Signing them up on a front-loaded capital model where they gain rights to licences for a period of time may be all that is required to make it work for them. Using the channel to manage this relationship and to offer additional services that a vendor does not provide delvers added value that works for everyone.
For the reseller channel, it has to look at how it compensates its sales force. The archetypal capital plus maintenance model provides a large amount of money into a sales person’s salary cheque soon after the deal closes. A subscription model needs this to be averaged out over the length of the deal – which could be 12, 24 or even 36 months.
Some means of bridging the gap between all capital plus maintenance to mainly subscription is required, along with some means of providing recompense to a sales person who wishes to leave the company, but has several accounts that still have considerable time to run within their subscriptions.
For end-user organisations, the change to cloud is most marked. Just taking existing CRM, enterprise resource planning (ERP) or other enterprise applications and moving them onto other hardware in someone else’s data centre is hardly cloud, and although a co-location approach has much to offer, it certainly won’t provide the full benefits of a true cloud platform to the business.
A more functional approach will be required; one where the business process comes first, and technology is taken in small functional chunks that are brought together as required to facilitate the business tasks that make up the business process.
This aggregation of technical function then results in a highly dynamic composite application, which needs to be audited as to what it is doing, when and what the result was each time it was run. It may be possible for the end-user organisation to do the aggregation itself, but would be far better to outsource this to a cloud aggregator.
This newly emerging model is based around resellers or cloud providers offering some cloud-based functionality themselves (generally areas such as email, shared document management, virtual desktops) and then bringing together functions from other cloud providers to enable a composite application to be built, run and audited as needed.

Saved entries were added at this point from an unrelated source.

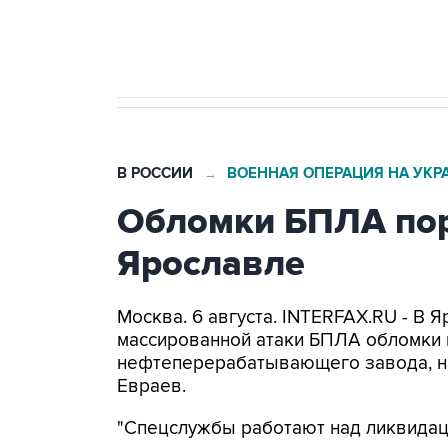
Трамп заявил, что переговоры 
В РОССИИ
ВОЕННАЯ ОПЕРАЦИЯ НА УКР
→
Обломки БПЛА пор
Ярославле
Москва. 6 августа. INTERFAX.RU - В 
массированной атаки БПЛА обломки 
нефтеперерабатывающего завода, н
Евраев.
"Спецслужбы работают над ликвидаци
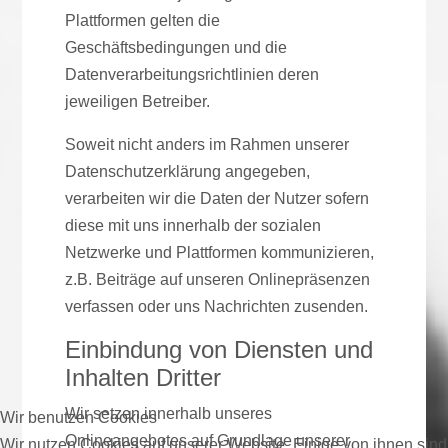
Plattformen gelten die
Geschäftsbedingungen und die
Datenverarbeitungsrichtlinien deren
jeweiligen Betreiber.
Soweit nicht anders im Rahmen unserer
Datenschutzerklärung angegeben,
verarbeiten wir die Daten der Nutzer sofern
diese mit uns innerhalb der sozialen
Netzwerke und Plattformen kommunizieren,
z.B. Beiträge auf unseren Onlinepräsenzen
verfassen oder uns Nachrichten zusenden.
Einbindung von Diensten und
Inhalten Dritter
Wir setzen innerhalb unseres
Wir benutzen Cookies
Onlineangebotes auf Grundlage unserer
Wir nutzen Cookies auf unserer Website. Einige von ihnen sind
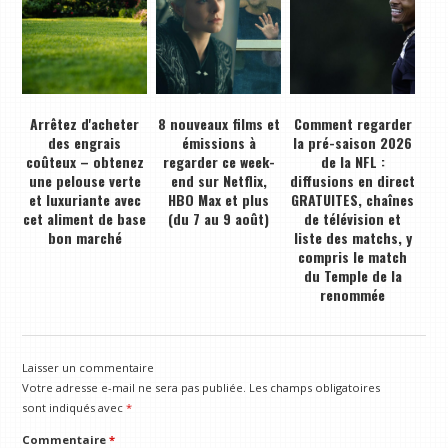
Arrêtez d'acheter
8 nouveaux films et
Comment regarder
des engrais
émissions à
la pré-saison 2026
coûteux – obtenez
regarder ce week-
de la NFL :
une pelouse verte
end sur Netflix,
diffusions en direct
et luxuriante avec
HBO Max et plus
GRATUITES, chaînes
cet aliment de base
(du 7 au 9 août)
de télévision et
bon marché
liste des matchs, y
compris le match
du Temple de la
renommée
Laisser un commentaire
Votre adresse e-mail ne sera pas publiée.
Les champs obligatoires
sont indiqués avec
*
Commentaire
*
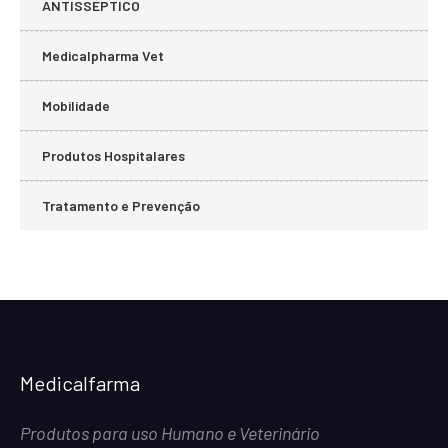
ANTISSÉPTICO
Medicalpharma Vet
Mobilidade
Produtos Hospitalares
Tratamento e Prevenção
Medicalfarma
Produtos para uso Humano e Veterinário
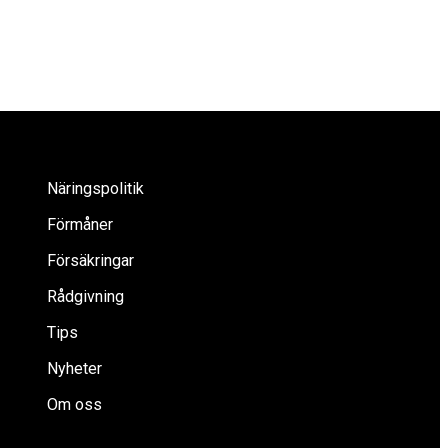
Näringspolitik
Förmåner
Försäkringar
Rådgivning
Tips
Nyheter
Om oss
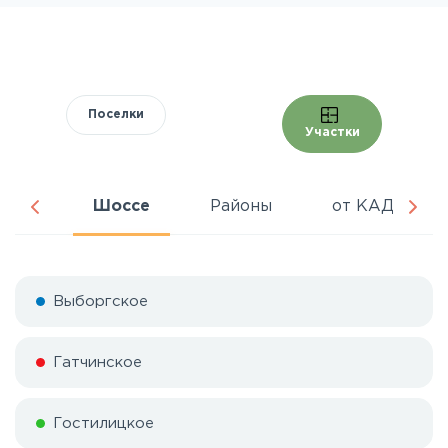
Поселки
Участки
тура
Шоссе
Районы
от КАД
Выборгское
Гатчинское
Гостилицкое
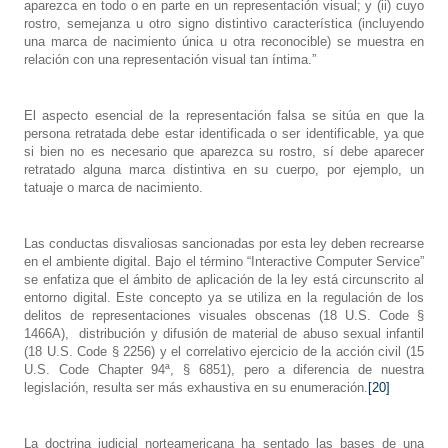
aparezca en todo o en parte en un representación visual; y (ii) cuyo
rostro, semejanza u otro signo distintivo característica (incluyendo
una marca de nacimiento única u otra reconocible) se muestra en
relación con una representación visual tan íntima.”
El aspecto esencial de la representación falsa se sitúa en que la
persona retratada debe estar identificada o ser identificable, ya que
si bien no es necesario que aparezca su rostro, sí debe aparecer
retratado alguna marca distintiva en su cuerpo, por ejemplo, un
tatuaje o marca de nacimiento.
Las conductas disvaliosas sancionadas por esta ley deben recrearse
en el ambiente digital. Bajo el término “Interactive Computer Service”
se enfatiza que el ámbito de aplicación de la ley está circunscrito al
entorno digital. Este concepto ya se utiliza en la regulación de los
delitos de representaciones visuales obscenas (18 U.S. Code §
1466A),
distribución y difusión de material de abuso sexual infantil
(18 U.S. Code § 2256) y el correlativo ejercicio de la acción civil (15
U.S. Code Chapter 94ª, § 6851), pero a diferencia de nuestra
legislación, resulta ser más exhaustiva en su enumeración.
[20]
La doctrina judicial norteamericana ha sentado las bases de una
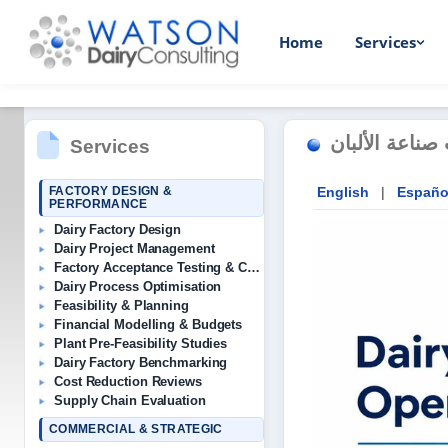
Home
Services
صناعة الألبان
Services
FACTORY DESIGN &
English
|
Españo
PERFORMANCE
Dairy Factory Design
Dairy Project Management
Factory Acceptance Testing & Commissioning
Dairy Process Optimisation
Feasibility & Planning
Financial Modelling & Budgets
Plant Pre-Feasibility Studies
Dairy Factory Benchmarking
Cost Reduction Reviews
Supply Chain Evaluation
COMMERCIAL & STRATEGIC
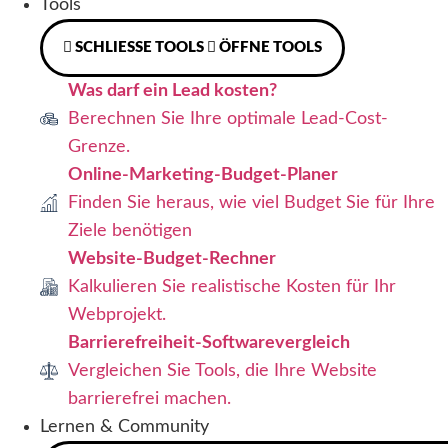
Tools
SCHLIESSE TOOLS
ÖFFNE TOOLS
Was darf ein Lead kosten?
Berechnen Sie Ihre optimale Lead-Cost-
Grenze.
Online-Marketing-Budget-Planer
Finden Sie heraus, wie viel Budget Sie für Ihre
Ziele benötigen
Website-Budget-Rechner
Kalkulieren Sie realistische Kosten für Ihr
Webprojekt.
Barrierefreiheit-Softwarevergleich
Vergleichen Sie Tools, die Ihre Website
barrierefrei machen.
Lernen & Community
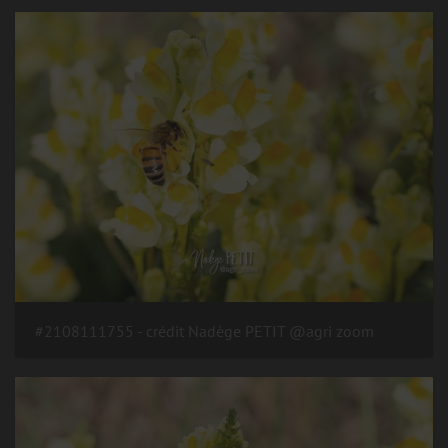
#2108111755 - crédit Nadège PETIT @agri zoom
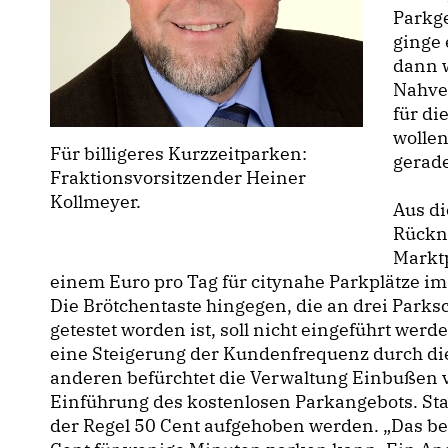
Parkg
ginge 
dann w
Nahve
für di
wolle
Für billigeres Kurzzeitparken:
gerade
Fraktionsvorsitzender Heiner
Kollmeyer.
Aus d
Rückn
Marktp
einem Euro pro Tag für citynahe Parkplätze im
Die Brötchentaste hingegen, die an drei Park
getestet worden ist, soll nicht eingeführt we
eine Steigerung der Kundenfrequenz durch di
anderen befürchtet die Verwaltung Einbußen 
Einführung des kostenlosen Parkangebots. Sta
der Regel 50 Cent aufgehoben werden. „Das be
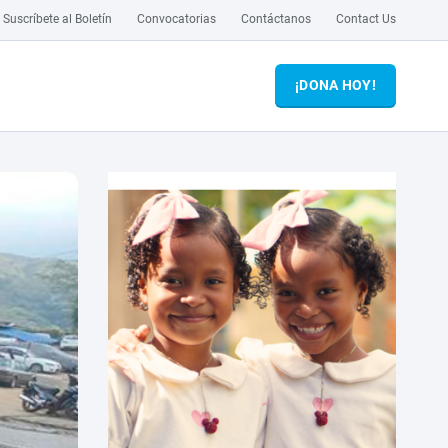
Suscríbete al Boletín
Convocatorias
Contáctanos
Contact Us
¡DONA HOY!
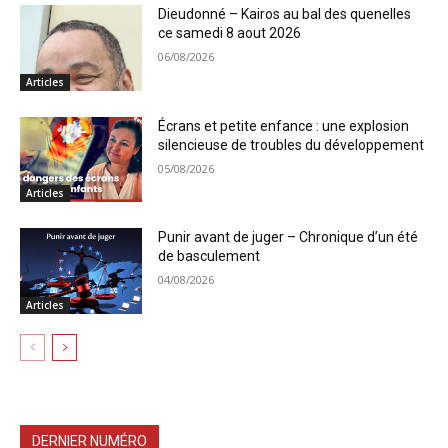
Dieudonné – Kairos au bal des quenelles
ce samedi 8 aout 2026
06/08/2026
Articles
Écrans et petite enfance : une explosion
silencieuse de troubles du développement
05/08/2026
Articles
Punir avant de juger – Chronique d’un été
de basculement
04/08/2026
Articles
DERNIER NUMÉRO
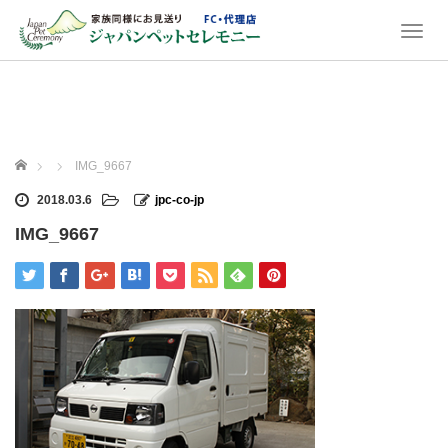
T
o
g
g
l
e
n
ホーム
IMG_9667
a
v
2018.03.6
jpc-co-jp
i
IMG_9667
g
a
t
i
o
n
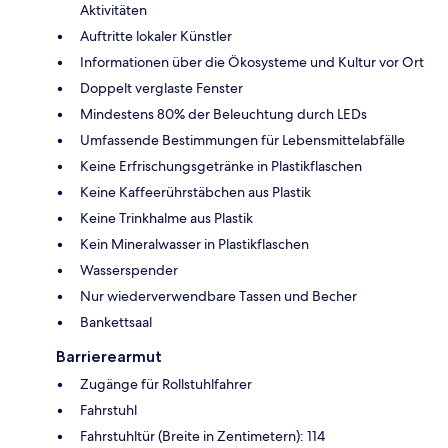
Aktivitäten
Auftritte lokaler Künstler
Informationen über die Ökosysteme und Kultur vor Ort
Doppelt verglaste Fenster
Mindestens 80% der Beleuchtung durch LEDs
Umfassende Bestimmungen für Lebensmittelabfälle
Keine Erfrischungsgetränke in Plastikflaschen
Keine Kaffeerührstäbchen aus Plastik
Keine Trinkhalme aus Plastik
Kein Mineralwasser in Plastikflaschen
Wasserspender
Nur wiederverwendbare Tassen und Becher
Bankettsaal
Barrierearmut
Zugänge für Rollstuhlfahrer
Fahrstuhl
Fahrstuhltür (Breite in Zentimetern): 114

It is likely that such aggregators will be where the biggest focus lies during 2012. As cloud grows in the minds of vendor and channel organisations as an area to focus on, their choice of underlying platforms will push the capabilities of existing cloud standards to interoperate successfully. An effective cloud aggregator will deal with this on the customer’s behalf – and so could make considerable money in the process.
As it stands, this year will not actually be ‘the year of cloud’ in itself – it remains just one step on a continuing journey towards a hybrid platform consisting of physical and virtual assets in private and co-location facilities combined with various cloud models. Having said this we will see more cloud adoption – and some pretty impressive new usage models that should propel those using them ahead of the competition.